Scan the data for "pour" and copy the lines it appears in.

[Collected data]
- - -

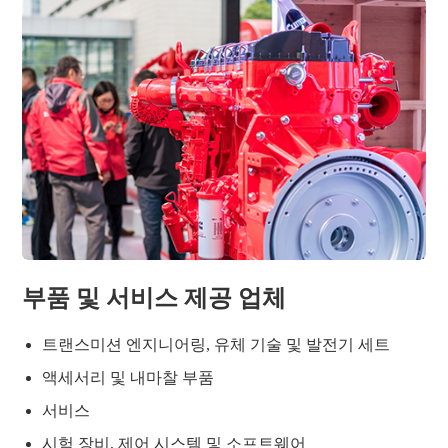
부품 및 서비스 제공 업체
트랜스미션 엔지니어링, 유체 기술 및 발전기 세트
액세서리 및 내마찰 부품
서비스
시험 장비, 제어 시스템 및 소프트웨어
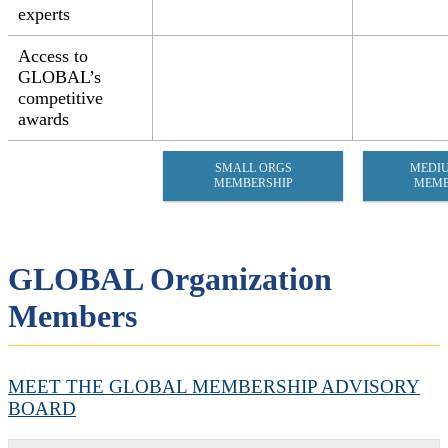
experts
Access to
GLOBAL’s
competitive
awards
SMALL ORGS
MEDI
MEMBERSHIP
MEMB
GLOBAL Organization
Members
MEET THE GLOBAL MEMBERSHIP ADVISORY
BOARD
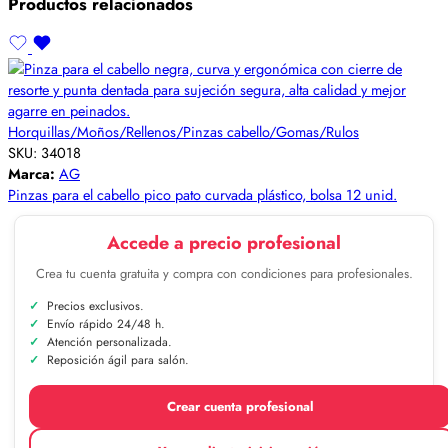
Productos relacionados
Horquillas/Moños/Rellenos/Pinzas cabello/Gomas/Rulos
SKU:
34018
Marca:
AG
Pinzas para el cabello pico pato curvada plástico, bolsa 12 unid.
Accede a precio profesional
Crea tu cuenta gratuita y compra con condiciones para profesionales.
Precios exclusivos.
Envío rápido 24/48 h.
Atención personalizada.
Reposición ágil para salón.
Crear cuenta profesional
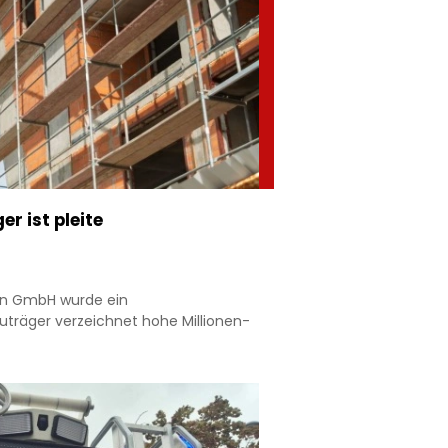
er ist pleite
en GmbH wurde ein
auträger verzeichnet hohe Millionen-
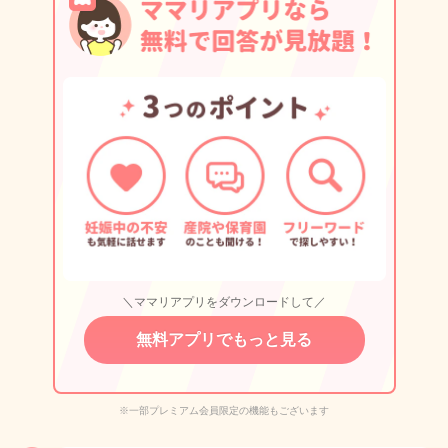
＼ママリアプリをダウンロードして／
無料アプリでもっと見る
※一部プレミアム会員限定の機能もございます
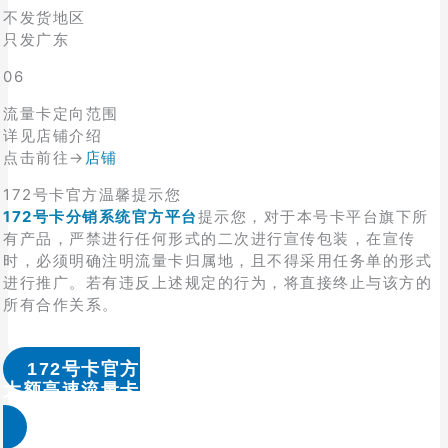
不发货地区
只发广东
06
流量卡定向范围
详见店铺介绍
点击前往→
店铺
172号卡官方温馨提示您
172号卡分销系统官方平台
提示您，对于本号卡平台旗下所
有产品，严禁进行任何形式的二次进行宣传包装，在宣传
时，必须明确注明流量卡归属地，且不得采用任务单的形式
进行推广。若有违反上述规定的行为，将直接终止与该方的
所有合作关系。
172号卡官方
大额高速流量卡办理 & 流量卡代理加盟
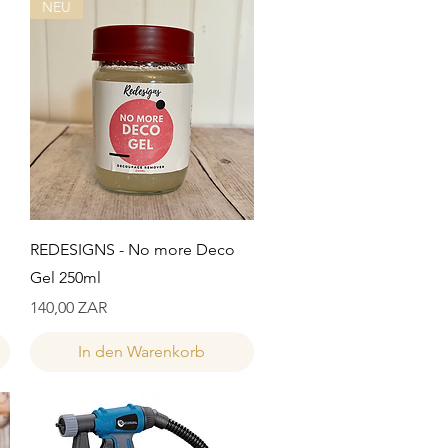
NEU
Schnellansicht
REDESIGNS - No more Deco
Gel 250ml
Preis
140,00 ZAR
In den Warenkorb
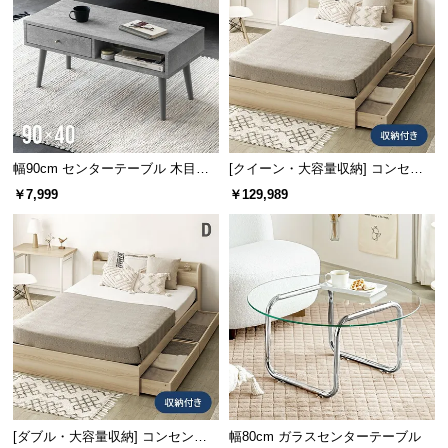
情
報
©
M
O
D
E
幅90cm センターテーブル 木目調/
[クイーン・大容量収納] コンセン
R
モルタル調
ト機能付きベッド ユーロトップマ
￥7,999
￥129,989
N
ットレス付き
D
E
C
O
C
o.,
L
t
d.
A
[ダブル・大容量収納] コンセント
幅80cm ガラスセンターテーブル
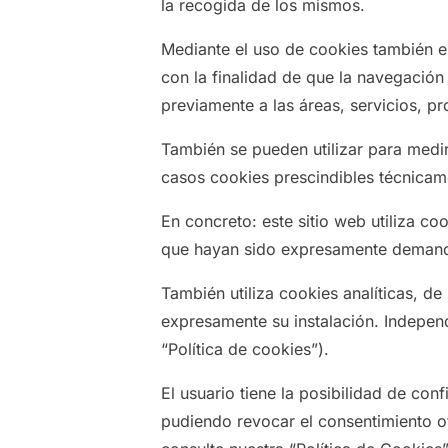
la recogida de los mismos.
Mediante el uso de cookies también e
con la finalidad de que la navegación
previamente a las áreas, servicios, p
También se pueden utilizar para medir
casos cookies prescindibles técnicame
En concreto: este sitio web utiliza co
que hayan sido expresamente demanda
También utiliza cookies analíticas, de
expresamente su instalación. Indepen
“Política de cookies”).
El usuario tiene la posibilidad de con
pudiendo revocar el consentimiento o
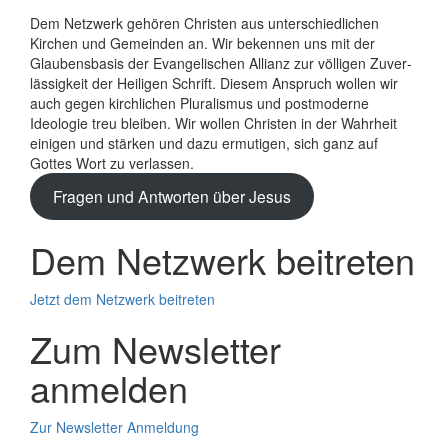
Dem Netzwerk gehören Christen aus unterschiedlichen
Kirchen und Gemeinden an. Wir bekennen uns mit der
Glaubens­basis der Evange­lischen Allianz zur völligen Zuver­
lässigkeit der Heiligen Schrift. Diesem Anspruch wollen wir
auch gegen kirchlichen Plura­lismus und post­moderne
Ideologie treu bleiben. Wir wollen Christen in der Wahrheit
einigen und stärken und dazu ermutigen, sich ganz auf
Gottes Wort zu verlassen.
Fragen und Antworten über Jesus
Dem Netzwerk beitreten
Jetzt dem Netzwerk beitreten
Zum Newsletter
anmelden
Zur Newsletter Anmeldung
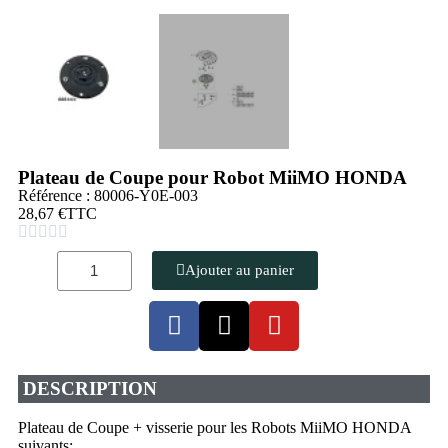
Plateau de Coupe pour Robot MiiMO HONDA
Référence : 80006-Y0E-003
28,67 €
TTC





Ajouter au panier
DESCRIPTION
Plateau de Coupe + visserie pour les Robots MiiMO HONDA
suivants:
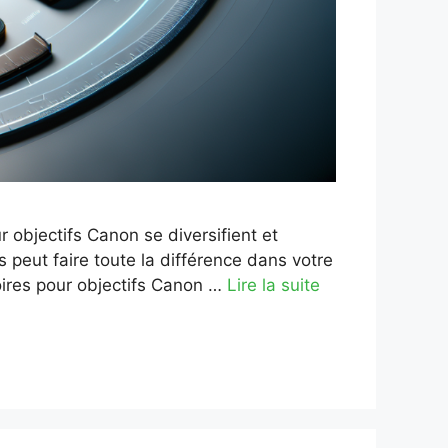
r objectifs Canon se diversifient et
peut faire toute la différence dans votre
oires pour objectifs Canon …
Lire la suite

- - -

[Answer section]
Plateau de Coupe pour Robot MiiMO HONDA
Plateau de Coupe + visserie pour les Robots MiiMO HONDA
oires pour objectifs Canon …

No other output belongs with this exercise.